Main results and why they matter
What they found:
- A single optimisation framework explains popular decoding methods. This turns scattered tricks into one clear, consistent picture.
- Using that framework, they build BoK, which improves multi-sample generation without extra training or external tools.
Key improvements with BoK (on two 7B Qwen models and three benchmarks: MATH500, GPQA-diamond, HumanEval):
- At high temperature (more randomness), BoK shines because it guides diversity toward useful alternatives.
- Example: On the math-specialised Qwen2.5-Math-7B at high temperature (τ = 0.9) on MATH500:
- Base: 53.0%
- Top-K: 56.2%
- BoK: 71.6% (+18.6% over Base; +15.4% over Top-K)
- Similar gains at high temperature on:
- GPQA: +6.06%
- HumanEval (coding): +14.64%
- Robustness: BoK works well across different settings (the trade-off knobs for coverage vs. staying close to the model), so it’s not fragile.
- Speed: Just a few optimisation steps per token. With 5 steps, it adds ~1 second on MATH500 (16.88s vs. 15.84s). Even 2 steps already give a big jump (64.4% → 69.6%) with almost no extra time.
Why this matters:
- Better results with the same model and no extra training.
- Especially helpful when you already sample multiple candidates and want to increase the chance of including a good one.
What this means going forward (implications)
- Decoding as design: Instead of trying random tricks, you can decide what behaviour you want (more diversity, more safety, fewer hallucinations, more stability) and encode that as an optimisation regulariser or constraint.
- A “master key” for new decoders: The same math lets you invent and analyse future decoding methods quickly and cleanly.
- Practical wins: BoK shows you can get meaningful improvements just by changing how you decode, not how you train.
- Broader impact: This approach can guide decoding for many goals—better reliability in Q&A, safer outputs, or smarter exploration in creative tasks—by mathematically shaping the distribution the model samples from.
Quick mental map (one framework, many decoders)
- Greedy = “pick the top slice” (no regulariser).
- Softmax/temperature = “spread the pie by entropy” (more temperature → more spread).
- Top-K = “shortlist the top K, then softmax there.”
- Top-P (nucleus) = “pick the smallest set that covers P% of mass, then softmax there.”
- Sparsemax = “let weak options go to exactly zero automatically.”
- BoK = “shape the distribution to cover good alternatives across K samples, while staying close to the model.”
Knowledge Gaps
Knowledge gaps, limitations, and open questions
Below is a concise list of what remains missing, uncertain, or unexplored in the paper.

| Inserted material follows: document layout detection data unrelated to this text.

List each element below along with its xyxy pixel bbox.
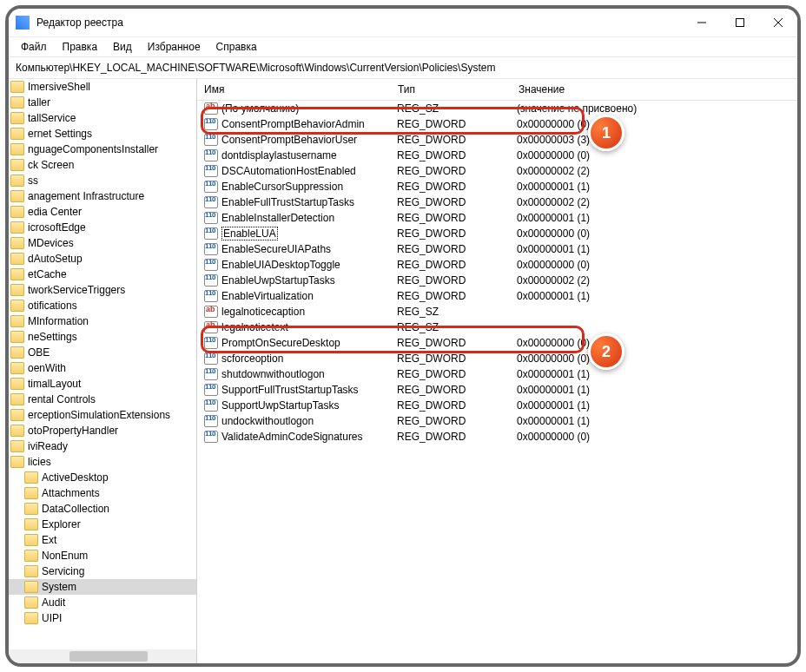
value-name: EnableFullTrustStartupTasks xyxy=(221,196,354,208)
tree-item[interactable]: Ext xyxy=(9,532,196,548)
minimize-button[interactable] xyxy=(683,9,721,36)
dword-icon xyxy=(204,368,218,380)
address-bar[interactable]: Компьютер\HKEY_LOCAL_MACHINE\SOFTWARE\Mi… xyxy=(9,57,797,79)
list-row[interactable]: PromptOnSecureDesktopREG_DWORD0x00000000… xyxy=(197,335,797,351)
tree-item[interactable]: ss xyxy=(9,173,196,188)
list-row[interactable]: EnableSecureUIAPathsREG_DWORD0x00000001 … xyxy=(197,241,797,257)
list-row[interactable]: ConsentPromptBehaviorAdminREG_DWORD0x000… xyxy=(197,116,797,132)
tree-item[interactable]: ImersiveShell xyxy=(9,79,196,95)
list-row[interactable]: EnableVirtualizationREG_DWORD0x00000001 … xyxy=(197,288,797,304)
menu-file[interactable]: Файл xyxy=(14,39,54,55)
list-row[interactable]: undockwithoutlogonREG_DWORD0x00000001 (1… xyxy=(197,413,797,429)
maximize-button[interactable] xyxy=(721,9,759,36)
folder-icon xyxy=(24,612,38,624)
folder-icon xyxy=(10,253,24,265)
dword-icon xyxy=(204,118,218,130)
menu-favorites[interactable]: Избранное xyxy=(141,39,208,55)
tree-item[interactable]: anagement Infrastructure xyxy=(9,188,196,204)
list-row[interactable]: EnableLUAREG_DWORD0x00000000 (0) xyxy=(197,226,797,241)
header-type[interactable]: Тип xyxy=(391,79,512,100)
dword-icon xyxy=(204,399,218,412)
tree-item[interactable]: erceptionSimulationExtensions xyxy=(9,407,196,423)
tree-item[interactable]: OBE xyxy=(9,345,196,360)
menu-edit[interactable]: Правка xyxy=(56,39,105,55)
list-row[interactable]: EnableInstallerDetectionREG_DWORD0x00000… xyxy=(197,210,797,226)
header-name[interactable]: Имя xyxy=(197,79,391,100)
tree-item[interactable]: licies xyxy=(9,454,196,470)
value-type: REG_DWORD xyxy=(390,181,510,193)
tree-item[interactable]: Servicing xyxy=(9,563,196,579)
tree-item[interactable]: icrosoftEdge xyxy=(9,220,196,235)
tree-item[interactable]: DataCollection xyxy=(9,501,196,517)
menu-help[interactable]: Справка xyxy=(209,39,264,55)
tree-item-label: Explorer xyxy=(42,518,81,530)
list-row[interactable]: EnableUIADesktopToggleREG_DWORD0x0000000… xyxy=(197,257,797,273)
list-row[interactable]: EnableCursorSuppressionREG_DWORD0x000000… xyxy=(197,179,797,194)
tree-item[interactable]: rental Controls xyxy=(9,392,196,407)
list-row[interactable]: legalnoticecaptionREG_SZ xyxy=(197,304,797,320)
list-row[interactable]: legalnoticetextREG_SZ xyxy=(197,320,797,335)
value-name: EnableInstallerDetection xyxy=(221,212,334,224)
tree-item[interactable]: ck Screen xyxy=(9,157,196,173)
folder-icon xyxy=(24,487,38,499)
list-row[interactable]: SupportUwpStartupTasksREG_DWORD0x0000000… xyxy=(197,398,797,413)
value-name: shutdownwithoutlogon xyxy=(221,368,325,380)
tree-item[interactable]: ernet Settings xyxy=(9,126,196,142)
tree-item[interactable]: ActiveDesktop xyxy=(9,470,196,485)
dword-icon xyxy=(204,415,218,427)
list-row[interactable]: shutdownwithoutlogonREG_DWORD0x00000001 … xyxy=(197,366,797,382)
tree-item-label: MInformation xyxy=(28,315,89,327)
tree-panel[interactable]: ImersiveShelltallertallServiceernet Sett… xyxy=(9,79,197,663)
value-data: 0x00000001 (1) xyxy=(510,368,797,380)
list-row[interactable]: EnableFullTrustStartupTasksREG_DWORD0x00… xyxy=(197,194,797,210)
tree-item-label: ImersiveShell xyxy=(28,81,90,93)
header-value[interactable]: Значение xyxy=(512,79,797,100)
list-row[interactable]: (По умолчанию)REG_SZ(значение не присвое… xyxy=(197,101,797,116)
list-row[interactable]: scforceoptionREG_DWORD0x00000000 (0) xyxy=(197,351,797,366)
list-row[interactable]: EnableUwpStartupTasksREG_DWORD0x00000002… xyxy=(197,273,797,288)
tree-item[interactable]: System xyxy=(9,579,196,595)
tree-item[interactable]: otoPropertyHandler xyxy=(9,423,196,438)
tree-item[interactable]: dAutoSetup xyxy=(9,251,196,267)
tree-item[interactable]: iviReady xyxy=(9,438,196,454)
titlebar[interactable]: Редактор реестра xyxy=(9,9,797,37)
scrollbar-thumb[interactable] xyxy=(69,651,148,662)
close-button[interactable] xyxy=(759,9,797,36)
value-list[interactable]: Имя Тип Значение (По умолчанию)REG_SZ(зн… xyxy=(197,79,797,663)
tree-item[interactable]: taller xyxy=(9,95,196,110)
list-row[interactable]: ValidateAdminCodeSignaturesREG_DWORD0x00… xyxy=(197,429,797,445)
dword-icon xyxy=(204,227,218,240)
tree-item-label: otifications xyxy=(28,300,77,312)
list-row[interactable]: ConsentPromptBehaviorUserREG_DWORD0x0000… xyxy=(197,132,797,148)
tree-item[interactable]: timalLayout xyxy=(9,376,196,392)
string-icon xyxy=(204,102,218,115)
tree-scrollbar[interactable] xyxy=(9,649,196,663)
list-header[interactable]: Имя Тип Значение xyxy=(197,79,797,101)
tree-item[interactable]: neSettings xyxy=(9,329,196,345)
value-data: 0x00000000 (0) xyxy=(510,259,797,271)
tree-item[interactable]: Attachments xyxy=(9,485,196,501)
tree-item[interactable]: Explorer xyxy=(9,517,196,532)
tree-item[interactable]: tworkServiceTriggers xyxy=(9,282,196,298)
tree-item[interactable]: otifications xyxy=(9,298,196,313)
tree-item[interactable]: Audit xyxy=(9,595,196,610)
tree-item[interactable]: etCache xyxy=(9,267,196,282)
value-type: REG_SZ xyxy=(390,321,510,333)
tree-item[interactable]: MInformation xyxy=(9,313,196,329)
value-name: (По умолчанию) xyxy=(221,102,299,115)
tree-item[interactable]: NonEnum xyxy=(9,548,196,563)
folder-icon xyxy=(10,190,24,202)
list-row[interactable]: DSCAutomationHostEnabledREG_DWORD0x00000… xyxy=(197,163,797,179)
tree-item[interactable]: oenWith xyxy=(9,360,196,376)
menu-view[interactable]: Вид xyxy=(106,39,139,55)
tree-item[interactable]: tallService xyxy=(9,110,196,126)
list-row[interactable]: SupportFullTrustStartupTasksREG_DWORD0x0… xyxy=(197,382,797,398)
tree-item[interactable]: UIPI xyxy=(9,610,196,626)
tree-item[interactable]: edia Center xyxy=(9,204,196,220)
list-row[interactable]: dontdisplaylastusernameREG_DWORD0x000000… xyxy=(197,148,797,163)
dword-icon xyxy=(204,259,218,271)
folder-icon xyxy=(10,393,24,405)
tree-item-label: icrosoftEdge xyxy=(28,221,86,234)
tree-item[interactable]: nguageComponentsInstaller xyxy=(9,142,196,157)
tree-item[interactable]: MDevices xyxy=(9,235,196,251)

Each point is framed to be actionable for future research.
- Sequence-level alignment: The framework optimises per-token distributions q_t; it does not address how these local decisions align with sequence-level objectives (e.g., exact match, coherence, faithfulness) or how to formulate and solve a sequence-level optimisation over q_1,…,q_T.

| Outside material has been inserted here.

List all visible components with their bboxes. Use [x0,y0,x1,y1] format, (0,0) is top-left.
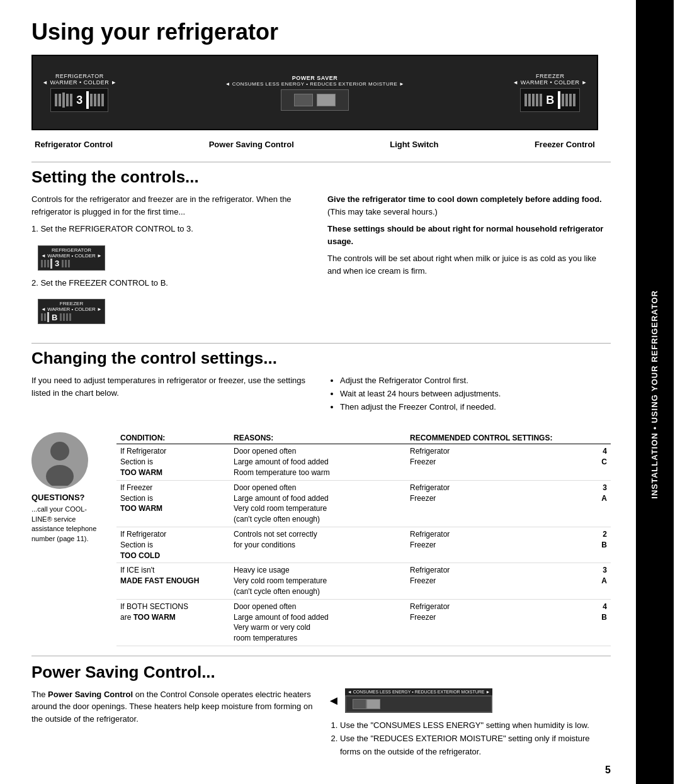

- BoK objective specification: The exact mathematical form of the Best-of-K (BoK) “KL-anchored coverage” objective ΩBoK, including its coverage proxy, KL anchoring term, and hyperparameters (β, λ), is not fully specified, making replication and theoretical analysis difficult.
- BoK convergence and optimality: Mirror ascent is used for BoK, but there are no convergence guarantees, step-size schedules, stopping criteria, or bounds on suboptimality; it is unclear under what conditions the solver reaches the global optimum or how approximation error scales with steps.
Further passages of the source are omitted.